Assim, a poesia aparece como o único meio de transmitir ao corpo uma certa
essência espiritual ou transcendente.
A
partir das duas estrofes iniciais podemos concluir que a composição poética
reflete sobre a tensão entre corpo e alma, mostrando que ora um dá sentido ao
outro, ora se afasta dele, havendo uma espécie de duas formas de «alma»

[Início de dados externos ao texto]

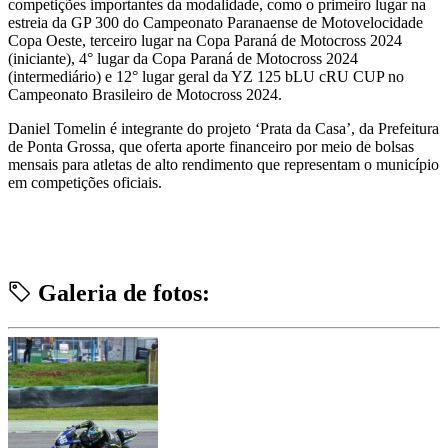
competições importantes da modalidade, como o primeiro lugar na
estreia da GP 300 do Campeonato Paranaense de Motovelocidade
Copa Oeste, terceiro lugar na Copa Paraná de Motocross 2024
(iniciante), 4° lugar da Copa Paraná de Motocross 2024
(intermediário) e 12° lugar geral da YZ 125 bLU cRU CUP no
Campeonato Brasileiro de Motocross 2024.
Daniel Tomelin é integrante do projeto ‘Prata da Casa’, da Prefeitura
de Ponta Grossa, que oferta aporte financeiro por meio de bolsas
mensais para atletas de alto rendimento que representam o município
em competições oficiais.
Galeria de fotos:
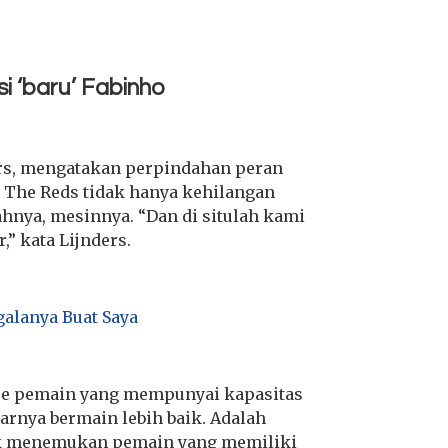
si ‘baru’ Fabinho
ders, mengatakan perpindahan peran
 The Reds tidak hanya kehilangan
gahnya, mesinnya. “Dan di situlah kami
,” kata Lijnders.
galanya Buat Saya
ipe pemain yang mempunyai kapasitas
rnya bermain lebih baik. Adalah
ntuk menemukan pemain yang memiliki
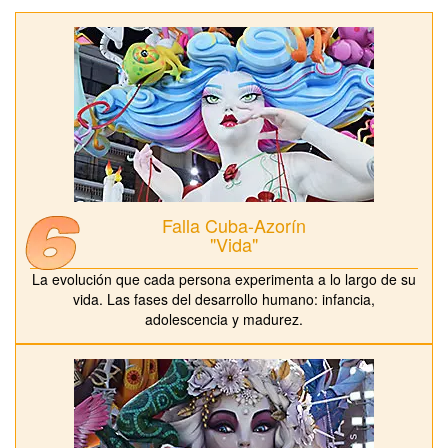
Falla Cuba-Azorín
"Vida"
La evolución que cada persona experimenta a lo largo de su
vida. Las fases del desarrollo humano: infancia,
adolescencia y madurez.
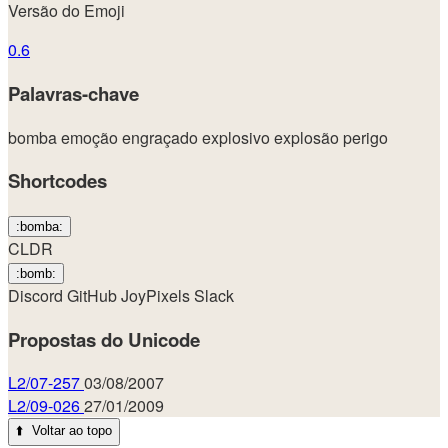
Versão do Emoji
0.6
Palavras-chave
bomba
emoção
engraçado
explosivo
explosão
perigo
Shortcodes
:bomba:
CLDR
:bomb:
Discord
GitHub
JoyPixels
Slack
Propostas do Unicode
L2/07-257
03/08/2007
L2/09-026
27/01/2009
⬆️
Voltar ao topo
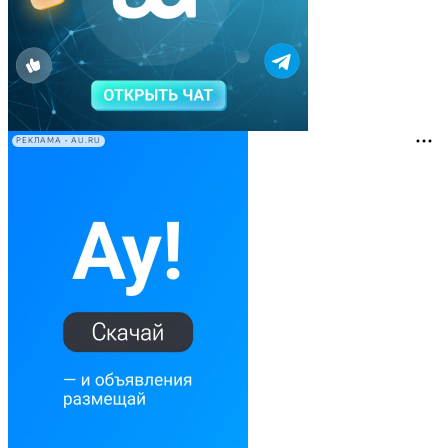
РЕКЛАМА • AU.RU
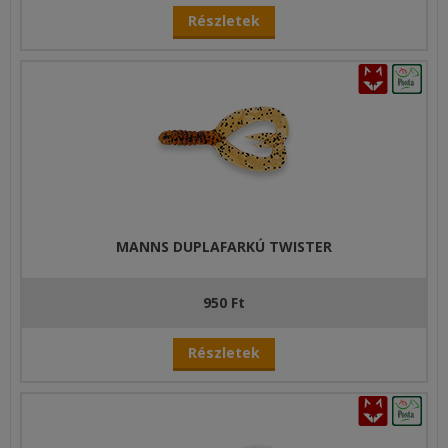
Részletek
MANNS DUPLAFARKÚ TWISTER
950 Ft
Részletek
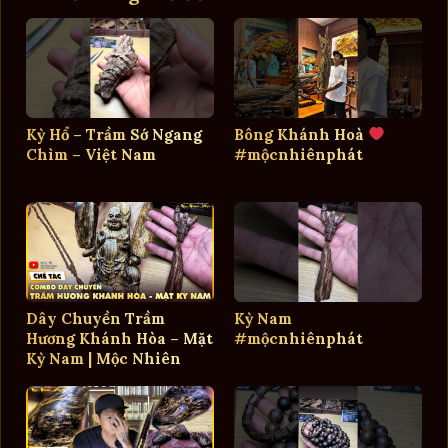
Kỳ Hổ – Trầm Sớ Ngang
Bông Khánh Hoà
Chìm – Việt Nam
#mộcnhiênphát
Dây Chuyền Trầm
Kỳ Nam
Hương Khánh Hòa – Mặt
#mộcnhiênphát
Kỳ Nam | Mộc Nhiên
Phát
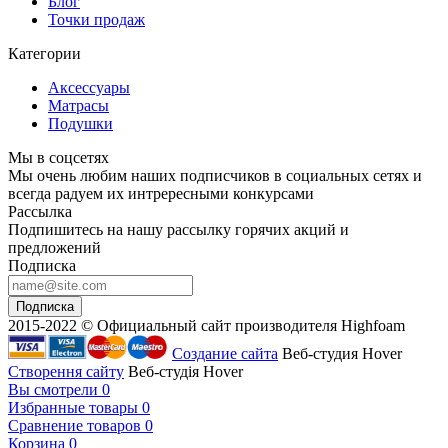
Блог
Точки продаж
Категории
Аксессуары
Матрасы
Подушки
Мы в соцсетях
Мы очень любим наших подписчиков в социальных сетях и
всегда радуем их интрересными конкурсами
Рассылка
Подпишитесь на нашу рассылку горячих акций и
предложений
Подписка
Подписка
2015-2022 © Официальный сайт производителя Highfoam
Создание сайта
Веб-студия Hover
Створення сайту
Веб-студія Hover
Вы смотрели
0
Избранные товары
0
Сравнение товаров
0
Корзина
0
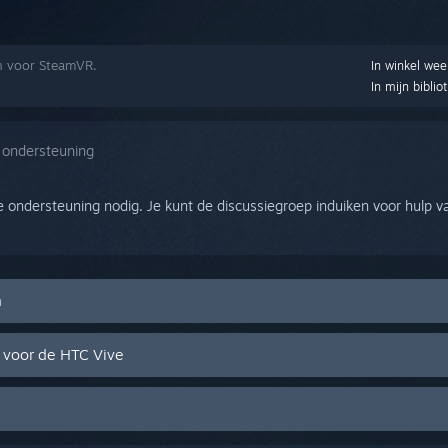
en voor SteamVR.
In winkel we
In mijn biblio
 ondersteuning
e ondersteuning nodig. Je kunt de discussiegroep induiken voor hulp v
n
 voor de HTC Vive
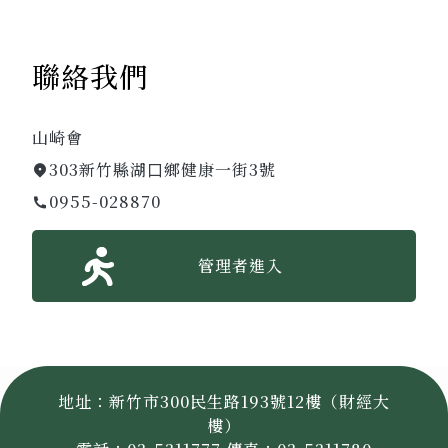
聯絡我們
山崎會
303新竹縣湖⼝鄉健康一街3號
0955-028870
管理者進入
地址：新竹市300民生路193號12樓（財經大
樓）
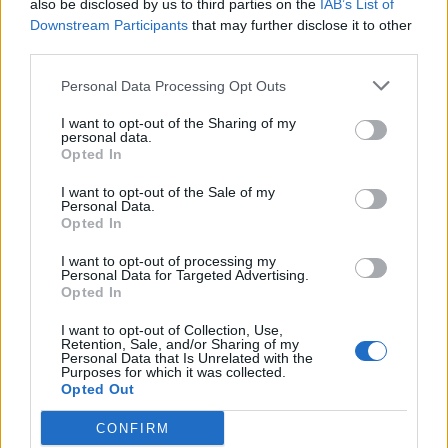
also be disclosed by us to third parties on the
IAB’s List of
Downstream Participants
that may further disclose it to other
third parties.
Personal Data Processing Opt Outs
I want to opt-out of the Sharing of my
personal data.
Opted In
I want to opt-out of the Sale of my
Personal Data.
Opted In
I want to opt-out of processing my
Pse e prekim vazhdimisht
Një javë me të panjohur:
Personal Data for Targeted Advertising.
butonin e ashensorit edhe
shtatë bisedat që i
Opted In
pasi ndizet? Psikologjia e
ndryshuan mënyrën si i
I want to opt-out of Collection, Use,
shpjegon këtë zakon
shihte njerëzit
Retention, Sale, and/or Sharing of my
Personal Data that Is Unrelated with the
Purposes for which it was collected.
Opted Out
CONFIRM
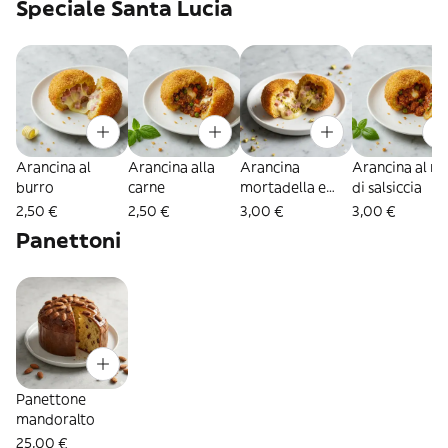
Speciale Santa Lucia
Arancina al
Arancina alla
Arancina
Arancina al ra
burro
carne
mortadella e
di salsiccia
pistacchio
2,50 €
2,50 €
3,00 €
3,00 €
Panettoni
Panettone
mandoralto
25,00 €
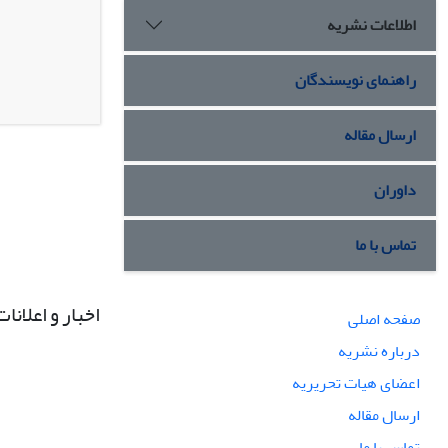
اطلاعات نشریه
راهنمای نویسندگان
ارسال مقاله
داوران
تماس با ما
اخبار و اعلانات
صفحه اصلی
درباره نشریه
اعضای هیات تحریریه
ارسال مقاله
تماس با ما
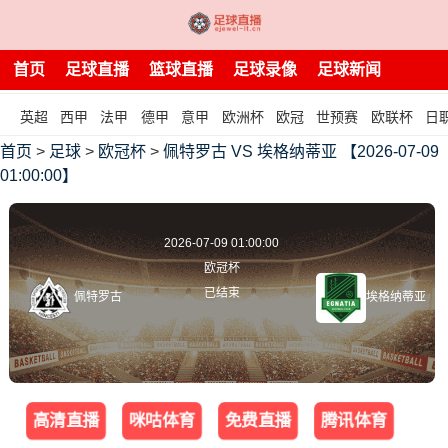
首页
足球直播
篮球直播
足球录像
足球新闻
英超
西甲
法甲
德甲
意甲
欧洲杯
欧冠
世预赛
欧联杯
日
首页
>
足球
>
欧冠杯
>
佩特罗古 VS 埃格纳蒂亚 【2026-07-09
01:00:00】
2026-07-09 01:00:00
欧冠杯
已结束
佩特罗古
埃格纳蒂亚
高清直播
咪咕体育
免费直播
腾讯体育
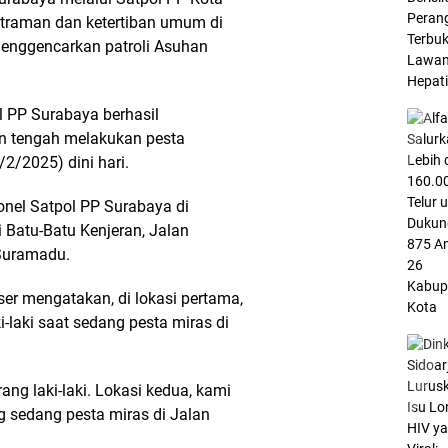
traman dan ketertiban umum di
menggencarkan patroli Asuhan
l PP Surabaya berhasil
 tengah melakukan pesta
2/2025) dini hari.
onel Satpol PP Surabaya di
i Batu-Batu Kenjeran, Jalan
Suramadu.
ser mengatakan, di lokasi pertama,
-laki saat sedang pesta miras di
ang laki-laki. Lokasi kedua, kami
g sedang pesta miras di Jalan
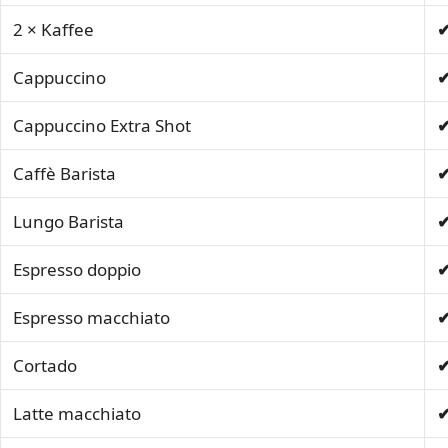
2 × Kaffee
Cappuccino
Cappuccino Extra Shot
Caffè Barista
Lungo Barista
Espresso doppio
Espresso macchiato
Cortado
Latte macchiato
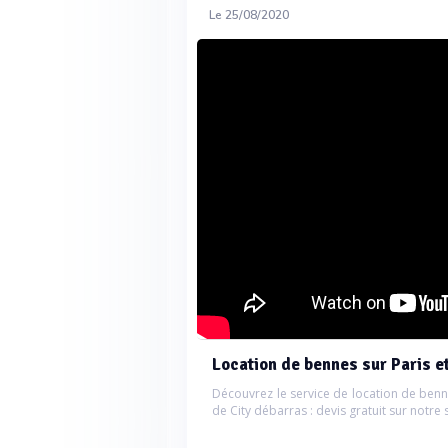
Le 25/08/2020
Location de bennes sur Paris et
Découvrez le service de location de bennes
de City débarras : devis gratuit sur notre s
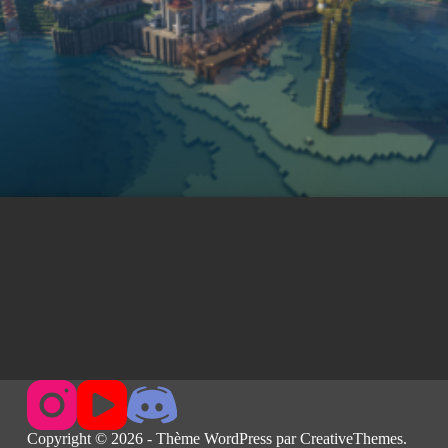
Copyright © 2026 - Thème WordPress par
CreativeThemes
.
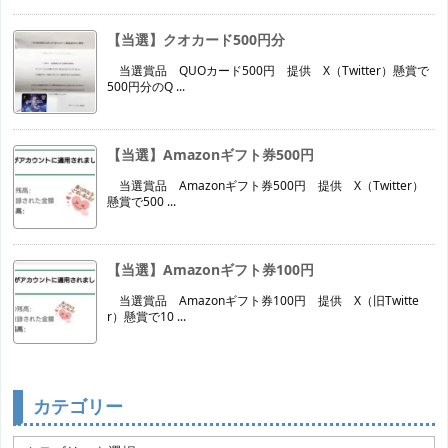
【当選】クオカード500円分
当選賞品 QUOカード500円 提供 X（Twitter）懸賞で
500円分のQ ...
【当選】Amazonギフト券500円
当選賞品 Amazonギフト券500円 提供 X（Twitter）
懸賞で500 ...
【当選】Amazonギフト券100円
当選賞品 Amazonギフト券100円 提供 X（旧Twitte
r）懸賞で10 ...
カテゴリー
カ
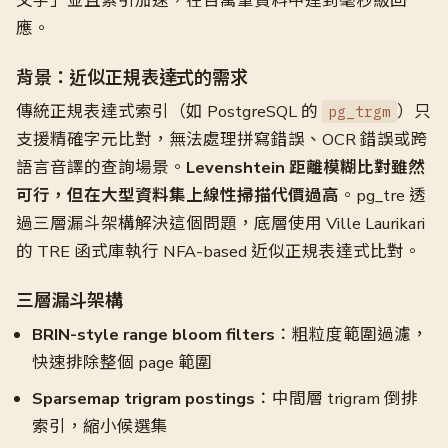
文字」並且索引加速，在百萬筆資料中達到毫秒級回
應。
背景：近似正規表達式的需求
傳統正規表達式索引（如 PostgreSQL 的
）只
pg_trgm
支援精確字元比對，無法處理拼寫錯誤、OCR 錯誤或跨
語言音譯的查詢場景。
Levenshtein 距離模糊比對雖然
可行，但在大型資料集上線性掃描代價過高
。pg_tre 透
過三層漏斗架構解決這個問題，底層使用 Ville Laurikari
的 TRE 函式庫執行 NFA-based 近似正規表達式比對。
三層漏斗架構
BRIN-style range bloom filters
：粗粒度範圍過濾，
快速排除整個 page 範圍
Sparsemap trigram postings
：中間層 trigram 倒排
索引，縮小候選集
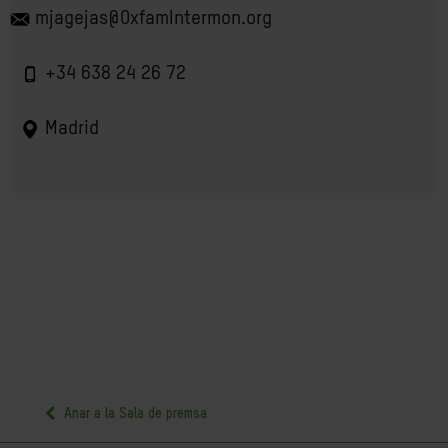
mjagejas@OxfamIntermon.org
+34 638 24 26 72
Madrid
Anar a la Sala de premsa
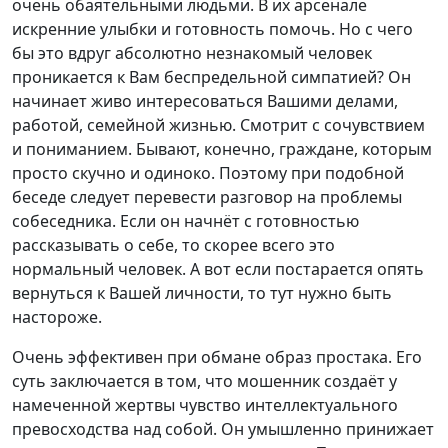
очень обаятельными людьми. В их арсенале
искренние улыбки и готовность помочь. Но с чего
бы это вдруг абсолютно незнакомый человек
проникается к Вам беспредельной симпатией? Он
начинает живо интересоваться Вашими делами,
работой, семейной жизнью. Смотрит с сочувствием
и пониманием. Бывают, конечно, граждане, которым
просто скучно и одиноко. Поэтому при подобной
беседе следует перевести разговор на проблемы
собеседника. Если он начнёт с готовностью
рассказывать о себе, то скорее всего это
нормальный человек. А вот если постарается опять
вернуться к Вашей личности, то тут нужно быть
настороже.
Очень эффективен при обмане образ простака. Его
суть заключается в том, что мошенник создаёт у
намеченной жертвы чувство интеллектуального
превосходства над собой. Он умышленно принижает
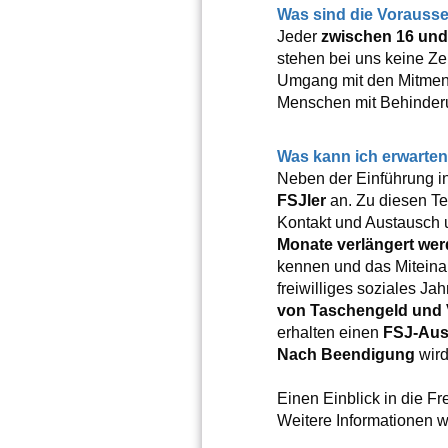
Was sind die Vorauss
Jeder
zwischen 16 und
stehen bei uns keine Zeu
Umgang mit den Mitmens
Menschen mit Behinderun
Was kann ich erwarte
Neben der Einführung in
FSJler
an. Zu diesen Te
Kontakt und Austausch 
Monate verlängert we
kennen und das Miteina
freiwilliges soziales Ja
von Taschengeld und 
erhalten einen
FSJ-Aus
Nach Beendigung
wird
Einen Einblick in die Fr
Weitere Informationen 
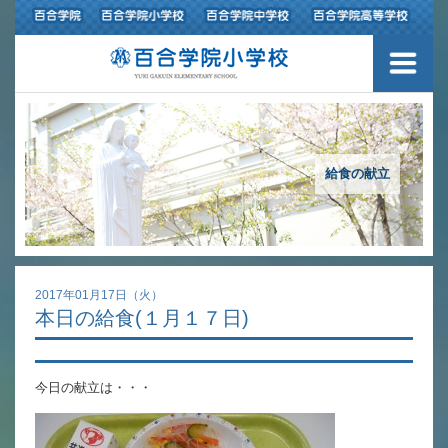
３つの豊かさ・沿革
施設紹介
アクセスマップ
給食の献立
制服紹介
スクールバス運行
2017年01月17日（火）
本日の給食(１月１７日)
授業の特色
教育の特色
今日の献立は・・・
進路指導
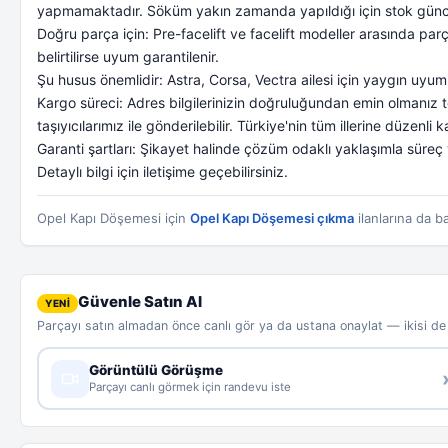
yapmamaktadır. Söküm yakın zamanda yapıldığı için stok güncel
Doğru parça için: Pre-facelift ve facelift modeller arasında parça 
belirtilirse uyum garantilenir.
Şu husus önemlidir: Astra, Corsa, Vectra ailesi için yaygın uyum 
Kargo süreci: Adres bilgilerinizin doğruluğundan emin olmanız tesl
taşıyıcılarımız ile gönderilebilir. Türkiye'nin tüm illerine düzenl
Garanti şartları: Şikayet halinde çözüm odaklı yaklaşımla süreç y
Detaylı bilgi için iletişime geçebilirsiniz.
Opel Kapı Döşemesi için
Opel Kapı Döşemesi çıkma
ilanlarına da ba
Güvenle Satın Al
YENİ
Parçayı satın almadan önce canlı gör ya da ustana onaylat — ikisi d
Görüntülü Görüşme
Parçayı canlı görmek için randevu iste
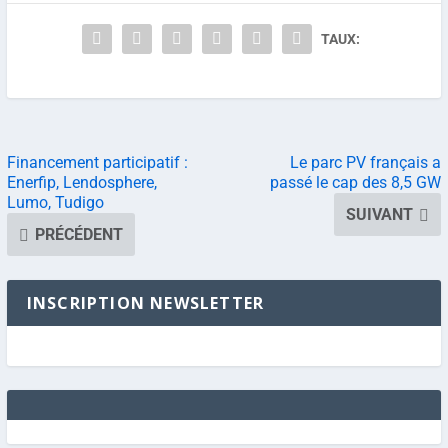
TAUX:
Financement participatif :
Le parc PV français a
Enerfip, Lendosphere,
passé le cap des 8,5 GW
Lumo, Tudigo
SUIVANT
PRÉCÉDENT
INSCRIPTION NEWSLETTER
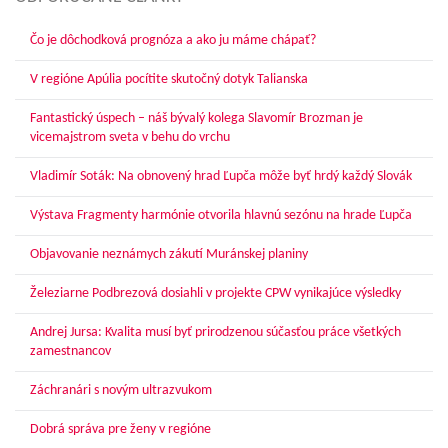
Čo je dôchodková prognóza a ako ju máme chápať?
V regióne Apúlia pocítite skutočný dotyk Talianska
Fantastický úspech – náš bývalý kolega Slavomír Brozman je
vicemajstrom sveta v behu do vrchu
Vladimír Soták: Na obnovený hrad Ľupča môže byť hrdý každý Slovák
Výstava Fragmenty harmónie otvorila hlavnú sezónu na hrade Ľupča
Objavovanie neznámych zákutí Muránskej planiny
Železiarne Podbrezová dosiahli v projekte CPW vynikajúce výsledky
Andrej Jursa: Kvalita musí byť prirodzenou súčasťou práce všetkých
zamestnancov
Záchranári s novým ultrazvukom
Dobrá správa pre ženy v regióne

evocadas: uma, que o corpo recebe e é exterior à poesia, e a outra, que o corpo
só pode receber através da poesia. Assim, o corpo é simultaneamente recipiente
e agente dessa busca espiritual. Quando o «eu» poético está em busca de dar
alma ao corpo (primeira estrofe), não escreve. Por seu turno, quando o corpo
carece de alma, é a poesia que pode supri-la (segunda estrofe). Deste modo, a
relação que existe entre corpo e alma é uma relação de interdependência, dado
que ambas as dimensões coexistem em tensão e se alimentam mutuamente.
Por
outro lado, nas duas estrofes iniciais existe um paralelismo entre “Os poemas
que não fiz” e “Os poemas que fiz” que dá origem a uma estrutura especular, que
serve vários propósitos. Em primeiro lugar, mostra o equilíbrio instável entre
criação e experiência: há momentos em que o viver impede o escrever e outros em
que a escrita é a forma essencial de viver. Em segundo lugar, possibilita
contrastar a procura de alma e a ausência de escrita e a necessidade de
escrever para recuperar sentido ou alma. Por último, reforça a circularidade do
processo poético: viver e escrever poesia são duas faces da mesma moeda, ou
seja, uma não existe sem a outra, mas não coexistem plenamente em simultâneo.
O
terceiro terceto tem um caráter conclusivo ou demonstrativo, como o mostra o
uso inicial de «Assim». Há um ciclo: o corpo, que deu ou recebeu algo da
poesia, posteriormente devolve. A poesia é comparada ao “duro sopro”, algo
essencial, vital, mas difícil, que funciona como uma metáfora da própria vida e
do processo de criação poética. O nome «sopro» remete para a respiração, sinal
de vida, mas o adjetivo que o qualifica («duro») associa-se às ideias de esforço,
resistência, trabalho. Mas que sopro duro é esse? A tarefa da criação poética,
de traduzir por palavras a existência? Viver e escrever são atos de
resistência, que implicam esforço, sacrifício, trabalho aturado. O verso final
é profundamente paradoxal: estar vivo sem respirar sugere um sofrimento silencioso,
uma existência angustiada, sem paz e alívio.
Curiosamente,
no poema, a poesia possui um papel ambivalente, mas crucial. Por um lado, é
limitada, dado que não pode dar ao corpo uma determinada alma, que apenas a
experiência vivida permite. Por outro lado, é indispensável, já que é o único
meio de o corpo obter outra «espécie» de alma. Assim, a poesia funciona como
uma espécie de mediadora entre corpo e espírito, entre o mundo real e o mundo
interior. A poesia é o «sopro» necessário à vida, mesmo que aquele seja difícil,
árduo, duro – como o de quem vive sem fôlego. A arte poética configura uma
forma de respirar quando a existência se torna sufocante.
Em
suma, o presente poema de Gastão Cruz reflete sobre o ato de criação poética,
apresentando-o como uma relação entre corpo e alma, entre vida e arte. A
escrita é um processo dinâmico e aturado, um ofício vital, por vezes doloroso,
como o “duro sopro de quem está vivo e às vezes não respira”, em que o corpo
ora busca uma alma que a poesia não fornece, ora clama por uma alma que só a
poesia pode oferecer. Poesia e existência alimentam-se mutuamente – ambas são
indispensáveis, ambas são incompletas sozinhas.